Fix trailers race condition

[doctor-pi]

We recently noticed that we were getting Status = Unknown with the default message "Server did not return grpc-status", when a server was in fact responding properly with a non-default value.

We now reproduced the issue in both grpc-async and grpc-lwt, using a variation of the greeter client example, with repeated requests. It seems that we randomly fail to get the real status, and we are filling in the default.

This seems to be a race condition due to the way this is implemented, by checking if a future is filled when in fact it is simply not filled yet.

How to reproduce

See branch reproduce/unknown-status-issue for a reproduction of the issue. (https://github.com/dialohq/ocaml-grpc/tree/reproduce/unknown-status-issue.)

Run this in one terminal:

• dune exec -- examples/greeter-server-lwt/greeter_server_lwt.exe

Then run either of the following and it should blow up at some random (numbered) message:

• dune exec -- examples/greeter-test-async/test_grpc_status_async.exe test
• dune exec -- examples/greeter-test-lwt/test_grpc_status_lwt.exe test

Check solution

See branch test/unknown-status-issue, which contains the same commits that are in this branch (the solution), on top of the code to reproduce the issue. (https://github.com/dialohq/ocaml-grpc/tree/test/unknown-status-issue.)

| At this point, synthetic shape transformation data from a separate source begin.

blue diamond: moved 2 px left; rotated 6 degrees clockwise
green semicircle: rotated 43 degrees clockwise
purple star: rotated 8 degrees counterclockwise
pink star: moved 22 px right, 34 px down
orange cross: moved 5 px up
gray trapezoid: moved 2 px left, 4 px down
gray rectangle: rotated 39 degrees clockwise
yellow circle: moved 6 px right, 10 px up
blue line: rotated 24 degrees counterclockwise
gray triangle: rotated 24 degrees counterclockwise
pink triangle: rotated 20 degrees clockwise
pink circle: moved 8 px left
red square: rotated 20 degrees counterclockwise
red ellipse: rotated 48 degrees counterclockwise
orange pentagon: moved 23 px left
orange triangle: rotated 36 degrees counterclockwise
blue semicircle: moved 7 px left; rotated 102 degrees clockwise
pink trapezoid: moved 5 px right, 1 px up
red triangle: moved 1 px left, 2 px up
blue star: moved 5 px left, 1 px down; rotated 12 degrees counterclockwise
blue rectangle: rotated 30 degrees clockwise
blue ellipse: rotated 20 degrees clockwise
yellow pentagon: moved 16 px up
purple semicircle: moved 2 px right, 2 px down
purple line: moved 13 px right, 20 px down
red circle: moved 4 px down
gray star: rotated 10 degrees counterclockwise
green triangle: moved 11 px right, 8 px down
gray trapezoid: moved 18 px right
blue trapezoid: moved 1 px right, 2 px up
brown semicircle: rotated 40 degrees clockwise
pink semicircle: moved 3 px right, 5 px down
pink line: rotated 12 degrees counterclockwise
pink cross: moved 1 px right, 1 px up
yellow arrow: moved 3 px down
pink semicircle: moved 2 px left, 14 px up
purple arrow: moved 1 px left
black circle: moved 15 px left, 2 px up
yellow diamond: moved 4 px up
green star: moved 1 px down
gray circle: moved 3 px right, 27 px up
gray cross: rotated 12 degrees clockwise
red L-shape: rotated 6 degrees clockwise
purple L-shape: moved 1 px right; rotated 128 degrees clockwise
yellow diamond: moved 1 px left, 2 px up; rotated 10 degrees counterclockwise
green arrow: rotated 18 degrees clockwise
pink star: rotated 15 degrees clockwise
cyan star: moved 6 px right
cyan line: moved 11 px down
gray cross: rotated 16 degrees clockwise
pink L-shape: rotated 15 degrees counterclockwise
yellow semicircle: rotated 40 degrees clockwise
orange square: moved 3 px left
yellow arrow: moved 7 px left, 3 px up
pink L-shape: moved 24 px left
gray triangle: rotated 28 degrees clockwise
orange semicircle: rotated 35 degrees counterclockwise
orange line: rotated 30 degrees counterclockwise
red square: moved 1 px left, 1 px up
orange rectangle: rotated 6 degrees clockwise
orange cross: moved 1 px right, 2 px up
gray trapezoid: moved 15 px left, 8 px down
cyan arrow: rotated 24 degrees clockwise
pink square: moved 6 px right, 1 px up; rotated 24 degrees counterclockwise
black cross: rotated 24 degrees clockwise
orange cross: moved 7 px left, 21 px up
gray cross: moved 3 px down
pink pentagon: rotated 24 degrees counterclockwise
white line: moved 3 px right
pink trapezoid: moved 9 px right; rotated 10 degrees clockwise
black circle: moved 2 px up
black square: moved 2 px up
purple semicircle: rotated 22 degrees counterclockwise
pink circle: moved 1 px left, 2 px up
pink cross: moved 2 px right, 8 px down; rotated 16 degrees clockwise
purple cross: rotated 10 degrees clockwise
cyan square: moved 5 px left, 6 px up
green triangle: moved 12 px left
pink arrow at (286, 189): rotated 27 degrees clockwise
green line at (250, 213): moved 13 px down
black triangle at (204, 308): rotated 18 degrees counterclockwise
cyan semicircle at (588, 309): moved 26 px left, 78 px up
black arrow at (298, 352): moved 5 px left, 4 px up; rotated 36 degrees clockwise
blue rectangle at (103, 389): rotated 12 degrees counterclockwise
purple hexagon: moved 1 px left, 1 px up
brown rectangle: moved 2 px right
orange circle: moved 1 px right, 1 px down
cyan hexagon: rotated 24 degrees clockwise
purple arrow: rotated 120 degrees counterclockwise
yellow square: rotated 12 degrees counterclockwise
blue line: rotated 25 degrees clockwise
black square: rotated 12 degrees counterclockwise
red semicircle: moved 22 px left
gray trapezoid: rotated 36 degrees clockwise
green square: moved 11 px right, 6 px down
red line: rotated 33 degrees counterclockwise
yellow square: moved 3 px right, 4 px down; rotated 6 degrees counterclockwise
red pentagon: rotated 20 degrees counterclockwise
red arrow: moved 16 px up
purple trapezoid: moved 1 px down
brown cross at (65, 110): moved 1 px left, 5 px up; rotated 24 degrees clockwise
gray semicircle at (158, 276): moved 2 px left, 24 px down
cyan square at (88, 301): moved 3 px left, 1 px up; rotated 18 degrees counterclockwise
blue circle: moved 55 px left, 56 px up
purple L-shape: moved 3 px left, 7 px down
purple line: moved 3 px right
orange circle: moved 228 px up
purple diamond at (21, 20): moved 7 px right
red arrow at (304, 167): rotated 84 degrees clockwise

Run the same commands as above and after 100_000 iterations the programs should terminate without error. (Feel free to remove or increase the limit, I tested without it but it's convenient.)

Assumptions

We assume that trailers only responses are not an issue, and we should never hang when there is no body in the response. This is consistent with expectations of HTTP2, so any hangs would probably indicate an issue with the underlying HTTP2 library and should probably be addressed there.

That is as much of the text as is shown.